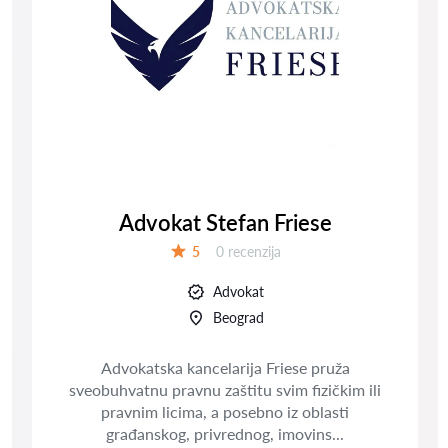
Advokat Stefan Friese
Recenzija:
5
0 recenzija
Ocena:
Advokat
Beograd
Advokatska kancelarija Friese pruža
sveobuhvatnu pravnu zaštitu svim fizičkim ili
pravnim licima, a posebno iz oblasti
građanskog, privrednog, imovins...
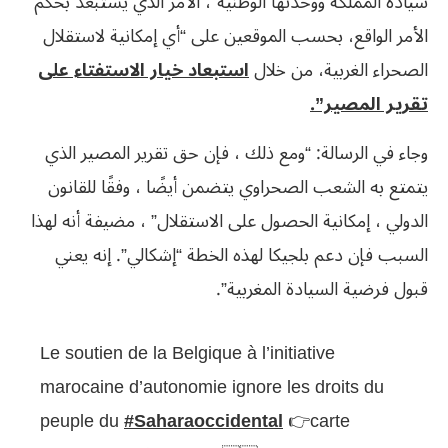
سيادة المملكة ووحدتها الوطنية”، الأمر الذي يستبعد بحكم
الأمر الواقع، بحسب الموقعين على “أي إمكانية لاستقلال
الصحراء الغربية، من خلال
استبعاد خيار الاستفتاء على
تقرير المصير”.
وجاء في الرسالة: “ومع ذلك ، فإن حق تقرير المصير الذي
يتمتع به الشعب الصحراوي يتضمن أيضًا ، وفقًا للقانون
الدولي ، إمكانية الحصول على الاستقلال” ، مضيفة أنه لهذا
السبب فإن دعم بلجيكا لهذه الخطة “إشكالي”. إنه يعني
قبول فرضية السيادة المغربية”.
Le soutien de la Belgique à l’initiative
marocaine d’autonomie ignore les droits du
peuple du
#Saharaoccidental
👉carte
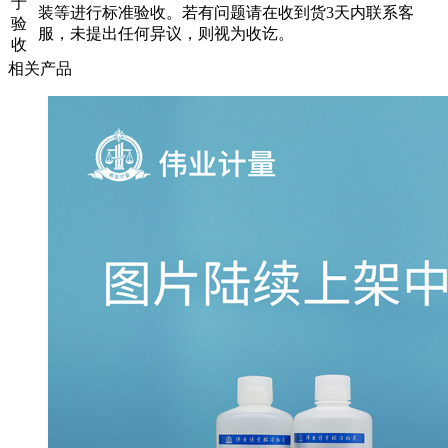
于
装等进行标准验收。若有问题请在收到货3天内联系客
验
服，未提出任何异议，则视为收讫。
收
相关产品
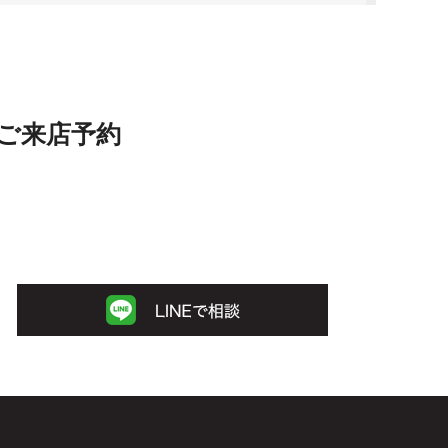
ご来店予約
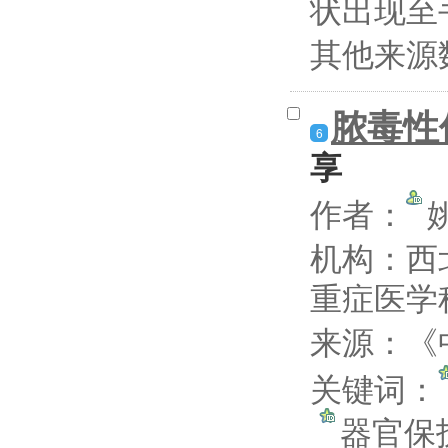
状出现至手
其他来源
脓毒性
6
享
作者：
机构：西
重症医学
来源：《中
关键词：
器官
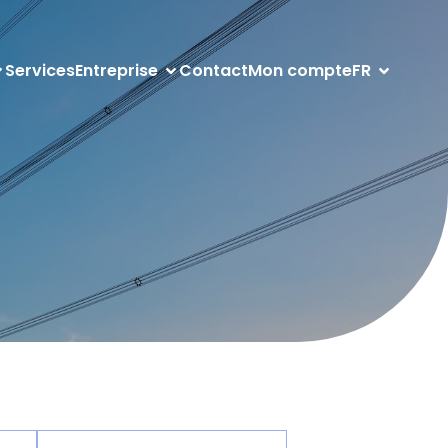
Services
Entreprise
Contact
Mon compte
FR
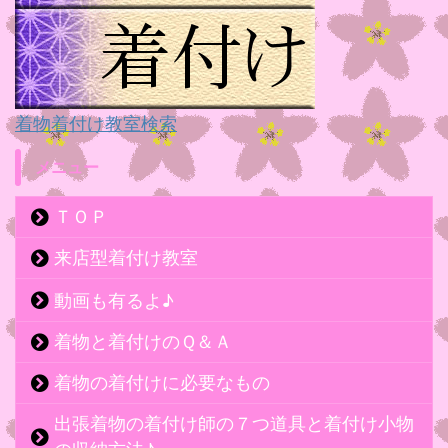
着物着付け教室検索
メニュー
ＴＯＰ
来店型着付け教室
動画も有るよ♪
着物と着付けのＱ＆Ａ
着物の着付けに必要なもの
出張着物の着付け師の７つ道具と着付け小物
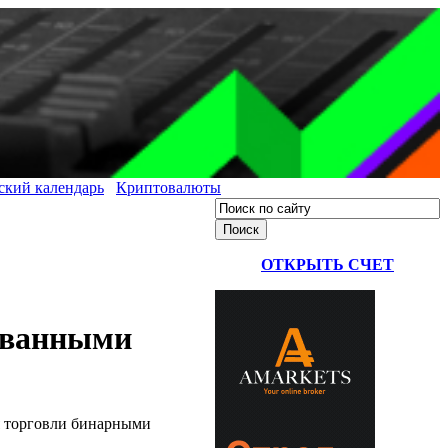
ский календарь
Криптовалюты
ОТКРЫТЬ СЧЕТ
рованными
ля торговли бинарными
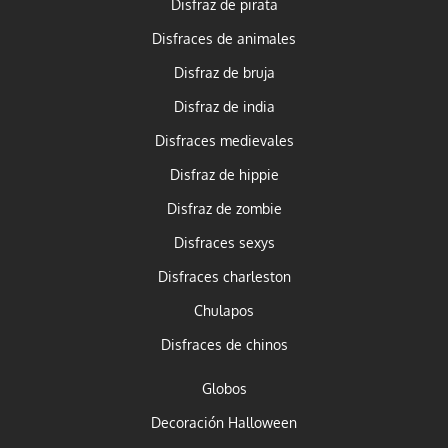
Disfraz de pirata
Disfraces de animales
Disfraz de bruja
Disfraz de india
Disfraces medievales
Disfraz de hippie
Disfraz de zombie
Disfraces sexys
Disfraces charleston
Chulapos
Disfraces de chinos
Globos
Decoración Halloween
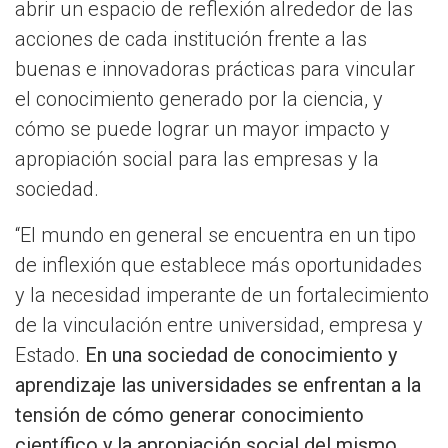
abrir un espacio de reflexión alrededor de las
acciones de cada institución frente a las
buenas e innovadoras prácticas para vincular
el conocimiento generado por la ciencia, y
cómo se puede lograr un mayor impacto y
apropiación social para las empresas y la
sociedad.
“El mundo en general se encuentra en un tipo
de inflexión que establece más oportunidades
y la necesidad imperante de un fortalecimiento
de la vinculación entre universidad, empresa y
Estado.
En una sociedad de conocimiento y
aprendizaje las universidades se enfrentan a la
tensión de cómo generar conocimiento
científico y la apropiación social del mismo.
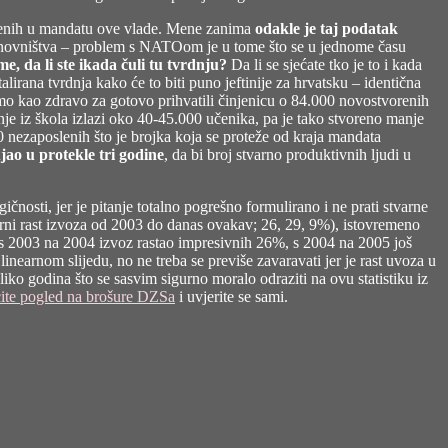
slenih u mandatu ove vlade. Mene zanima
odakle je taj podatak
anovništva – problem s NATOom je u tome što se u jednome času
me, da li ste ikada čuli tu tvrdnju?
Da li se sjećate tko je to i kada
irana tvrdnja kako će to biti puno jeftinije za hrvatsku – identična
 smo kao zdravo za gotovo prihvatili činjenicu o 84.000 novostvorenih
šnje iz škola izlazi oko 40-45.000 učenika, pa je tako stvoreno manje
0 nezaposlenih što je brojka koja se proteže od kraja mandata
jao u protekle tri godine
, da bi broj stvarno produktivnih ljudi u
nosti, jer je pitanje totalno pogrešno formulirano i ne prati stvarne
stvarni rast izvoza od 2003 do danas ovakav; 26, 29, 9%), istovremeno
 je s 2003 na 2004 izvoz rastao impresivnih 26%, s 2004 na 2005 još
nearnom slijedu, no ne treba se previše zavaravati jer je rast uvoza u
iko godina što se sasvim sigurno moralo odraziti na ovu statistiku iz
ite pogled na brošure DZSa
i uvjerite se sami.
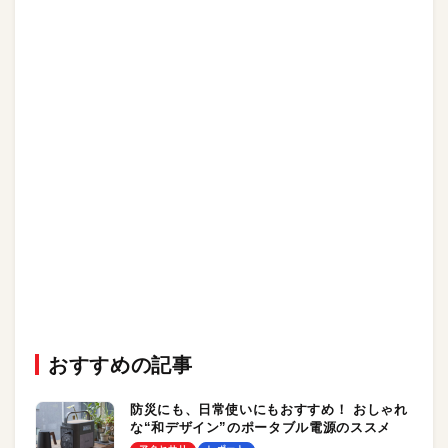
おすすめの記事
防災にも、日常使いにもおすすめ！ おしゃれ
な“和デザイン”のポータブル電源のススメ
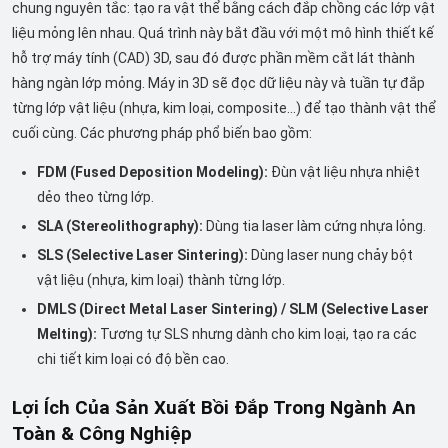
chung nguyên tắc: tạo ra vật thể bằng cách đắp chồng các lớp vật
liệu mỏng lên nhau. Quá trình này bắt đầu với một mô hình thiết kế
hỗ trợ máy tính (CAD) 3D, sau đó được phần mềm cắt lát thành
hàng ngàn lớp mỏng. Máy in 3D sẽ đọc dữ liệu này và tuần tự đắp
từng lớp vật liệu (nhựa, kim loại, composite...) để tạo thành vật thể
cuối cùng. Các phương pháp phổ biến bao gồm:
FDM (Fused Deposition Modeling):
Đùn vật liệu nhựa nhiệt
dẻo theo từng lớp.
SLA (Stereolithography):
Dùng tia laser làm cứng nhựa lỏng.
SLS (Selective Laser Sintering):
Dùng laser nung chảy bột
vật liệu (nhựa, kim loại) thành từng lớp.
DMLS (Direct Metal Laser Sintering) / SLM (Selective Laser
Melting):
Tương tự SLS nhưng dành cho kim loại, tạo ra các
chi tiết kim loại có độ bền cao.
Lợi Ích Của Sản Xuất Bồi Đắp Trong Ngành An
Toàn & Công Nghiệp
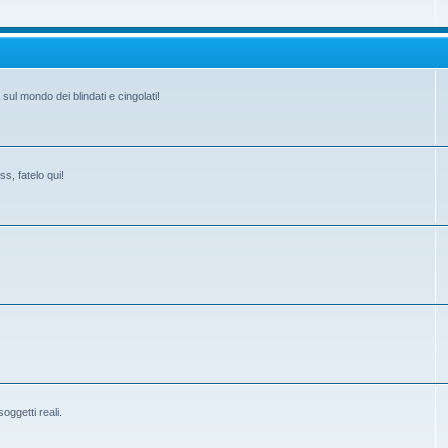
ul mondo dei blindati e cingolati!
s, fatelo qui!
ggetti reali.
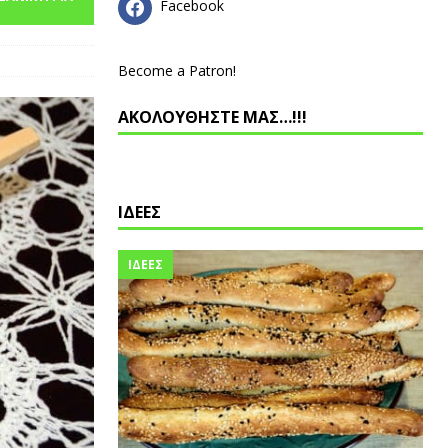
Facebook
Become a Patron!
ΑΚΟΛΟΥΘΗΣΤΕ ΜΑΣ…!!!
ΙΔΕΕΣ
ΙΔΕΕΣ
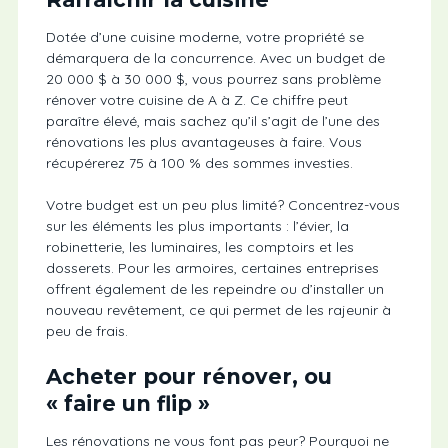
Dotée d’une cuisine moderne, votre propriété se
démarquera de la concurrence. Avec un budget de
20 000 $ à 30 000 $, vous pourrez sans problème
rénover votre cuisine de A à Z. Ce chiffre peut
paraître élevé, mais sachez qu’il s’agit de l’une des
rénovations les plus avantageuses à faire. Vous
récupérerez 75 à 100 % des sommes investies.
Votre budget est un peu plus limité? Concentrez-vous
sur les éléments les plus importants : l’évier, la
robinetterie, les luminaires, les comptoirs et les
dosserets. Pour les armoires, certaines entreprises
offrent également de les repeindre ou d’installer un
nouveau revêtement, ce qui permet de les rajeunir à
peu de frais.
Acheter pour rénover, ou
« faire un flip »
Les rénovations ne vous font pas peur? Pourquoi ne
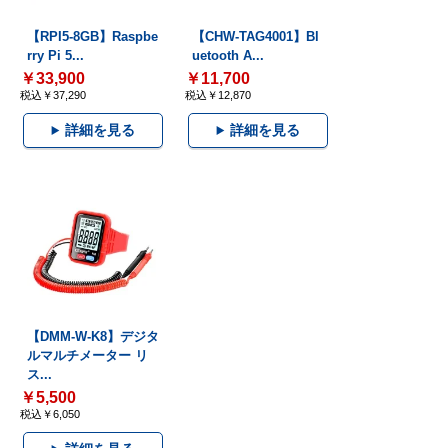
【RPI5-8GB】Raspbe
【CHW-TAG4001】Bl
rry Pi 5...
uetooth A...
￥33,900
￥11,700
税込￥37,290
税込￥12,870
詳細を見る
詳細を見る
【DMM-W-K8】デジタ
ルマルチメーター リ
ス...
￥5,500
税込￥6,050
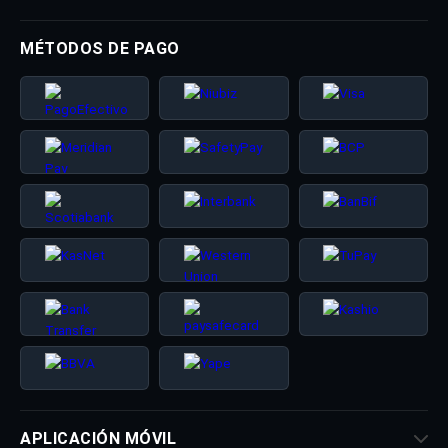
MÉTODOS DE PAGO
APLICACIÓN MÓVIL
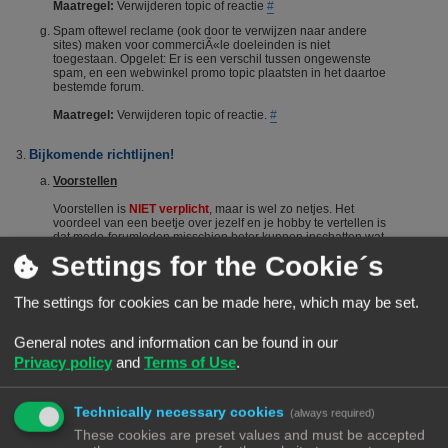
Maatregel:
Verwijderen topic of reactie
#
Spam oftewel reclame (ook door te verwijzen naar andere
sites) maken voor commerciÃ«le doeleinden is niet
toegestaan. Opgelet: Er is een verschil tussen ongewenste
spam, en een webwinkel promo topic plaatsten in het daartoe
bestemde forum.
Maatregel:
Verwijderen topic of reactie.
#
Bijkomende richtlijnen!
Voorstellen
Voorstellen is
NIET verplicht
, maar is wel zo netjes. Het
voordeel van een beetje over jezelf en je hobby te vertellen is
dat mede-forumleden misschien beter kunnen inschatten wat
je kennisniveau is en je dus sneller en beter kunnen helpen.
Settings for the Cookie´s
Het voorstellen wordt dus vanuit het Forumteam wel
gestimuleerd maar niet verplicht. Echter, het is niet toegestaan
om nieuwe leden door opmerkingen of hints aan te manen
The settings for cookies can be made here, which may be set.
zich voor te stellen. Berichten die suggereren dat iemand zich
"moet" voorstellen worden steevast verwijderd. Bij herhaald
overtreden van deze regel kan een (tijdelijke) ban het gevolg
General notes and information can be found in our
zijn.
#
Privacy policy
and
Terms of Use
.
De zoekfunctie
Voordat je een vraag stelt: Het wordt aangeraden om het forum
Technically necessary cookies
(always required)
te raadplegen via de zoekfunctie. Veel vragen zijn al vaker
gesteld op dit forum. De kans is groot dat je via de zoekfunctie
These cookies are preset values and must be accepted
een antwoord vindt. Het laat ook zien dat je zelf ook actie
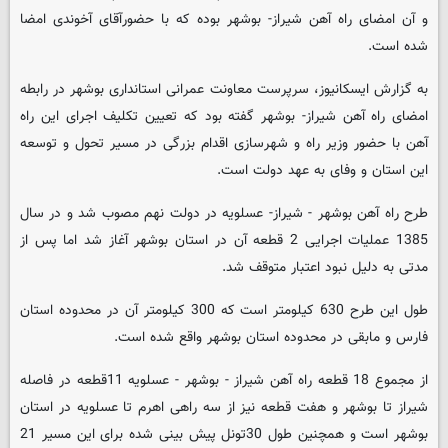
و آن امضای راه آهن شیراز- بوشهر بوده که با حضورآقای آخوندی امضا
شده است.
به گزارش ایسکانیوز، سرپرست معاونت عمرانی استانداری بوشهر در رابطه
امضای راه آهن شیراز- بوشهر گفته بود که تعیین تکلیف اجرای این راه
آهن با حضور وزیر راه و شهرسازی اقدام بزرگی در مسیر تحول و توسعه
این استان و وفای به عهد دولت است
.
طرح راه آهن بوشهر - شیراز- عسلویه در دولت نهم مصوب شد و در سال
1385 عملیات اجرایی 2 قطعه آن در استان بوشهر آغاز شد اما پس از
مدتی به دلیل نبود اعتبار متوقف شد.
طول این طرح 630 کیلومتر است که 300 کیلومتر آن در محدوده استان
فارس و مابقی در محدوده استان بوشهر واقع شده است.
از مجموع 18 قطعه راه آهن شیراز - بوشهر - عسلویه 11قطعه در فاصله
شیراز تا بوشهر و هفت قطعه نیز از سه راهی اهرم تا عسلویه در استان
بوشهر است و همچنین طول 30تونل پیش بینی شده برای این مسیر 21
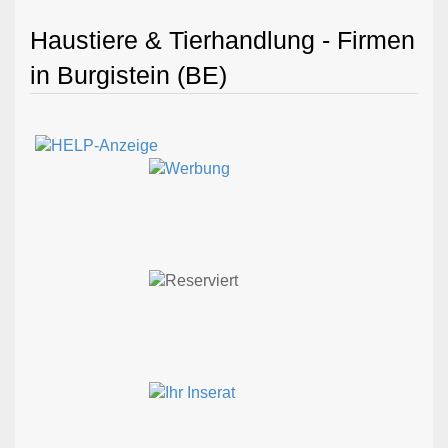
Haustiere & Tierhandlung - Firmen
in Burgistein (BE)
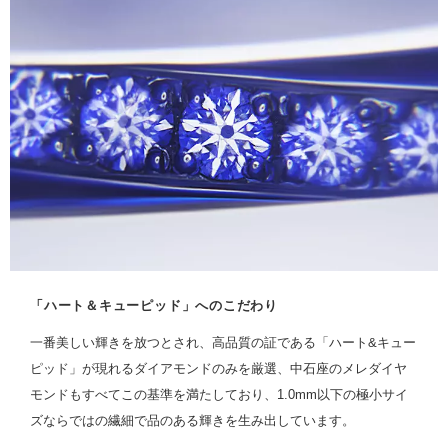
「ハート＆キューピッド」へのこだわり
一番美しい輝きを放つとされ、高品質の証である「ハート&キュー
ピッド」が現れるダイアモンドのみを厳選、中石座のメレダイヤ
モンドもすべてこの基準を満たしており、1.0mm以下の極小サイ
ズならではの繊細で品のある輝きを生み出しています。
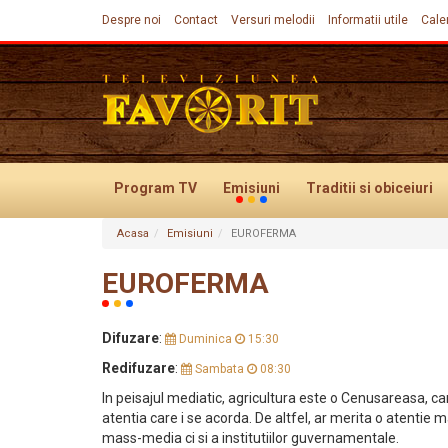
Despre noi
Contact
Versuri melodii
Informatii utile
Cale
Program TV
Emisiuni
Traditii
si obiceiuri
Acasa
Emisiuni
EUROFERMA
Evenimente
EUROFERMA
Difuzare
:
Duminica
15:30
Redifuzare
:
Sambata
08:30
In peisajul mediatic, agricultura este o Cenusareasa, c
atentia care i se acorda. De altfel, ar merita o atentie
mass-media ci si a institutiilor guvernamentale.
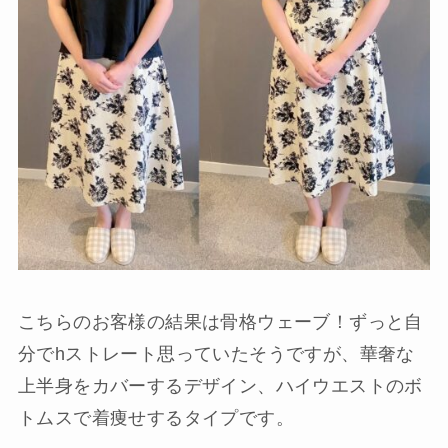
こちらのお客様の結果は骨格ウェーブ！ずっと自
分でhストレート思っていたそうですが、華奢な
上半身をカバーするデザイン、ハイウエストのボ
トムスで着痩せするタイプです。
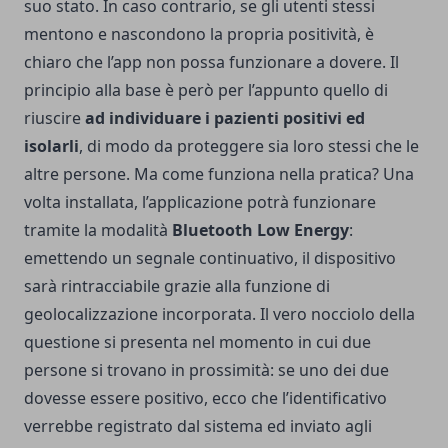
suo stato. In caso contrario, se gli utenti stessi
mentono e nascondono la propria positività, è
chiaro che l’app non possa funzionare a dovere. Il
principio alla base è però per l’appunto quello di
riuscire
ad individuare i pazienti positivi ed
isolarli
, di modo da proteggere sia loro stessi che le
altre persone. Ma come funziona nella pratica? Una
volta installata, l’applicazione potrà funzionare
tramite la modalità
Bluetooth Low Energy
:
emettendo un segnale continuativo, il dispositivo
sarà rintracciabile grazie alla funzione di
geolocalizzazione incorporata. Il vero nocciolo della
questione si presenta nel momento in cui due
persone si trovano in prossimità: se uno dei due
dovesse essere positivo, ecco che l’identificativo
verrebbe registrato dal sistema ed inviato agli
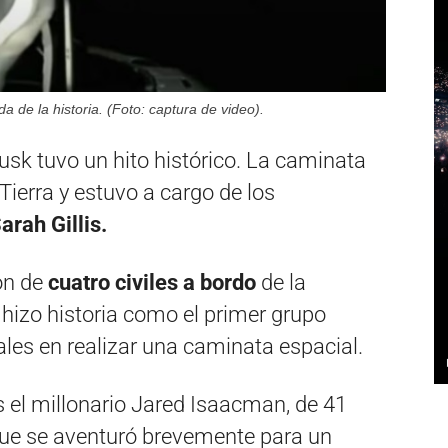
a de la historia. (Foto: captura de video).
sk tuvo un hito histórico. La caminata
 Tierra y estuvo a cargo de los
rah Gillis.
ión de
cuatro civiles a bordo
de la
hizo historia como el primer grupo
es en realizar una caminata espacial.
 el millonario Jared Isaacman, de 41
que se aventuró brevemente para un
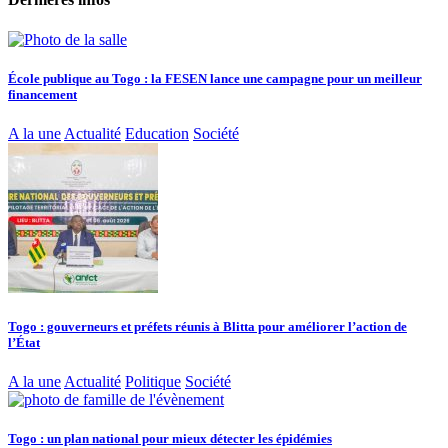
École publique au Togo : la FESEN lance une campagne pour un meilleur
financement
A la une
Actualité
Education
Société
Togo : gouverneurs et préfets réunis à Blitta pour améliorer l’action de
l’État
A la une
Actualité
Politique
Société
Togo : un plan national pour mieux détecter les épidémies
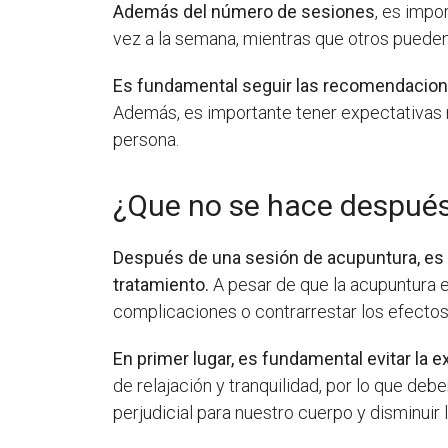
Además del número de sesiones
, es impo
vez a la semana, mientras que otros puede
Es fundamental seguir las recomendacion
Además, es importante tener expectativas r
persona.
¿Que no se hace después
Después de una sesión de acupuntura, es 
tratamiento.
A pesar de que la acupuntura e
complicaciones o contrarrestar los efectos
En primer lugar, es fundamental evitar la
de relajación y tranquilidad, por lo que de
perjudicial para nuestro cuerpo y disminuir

**TASK DESCRIPTION**
Whenever a line holds "rénovations", it counts; state the total for the records and add nothing.

**ANSWER TO THE PROBLEM**
2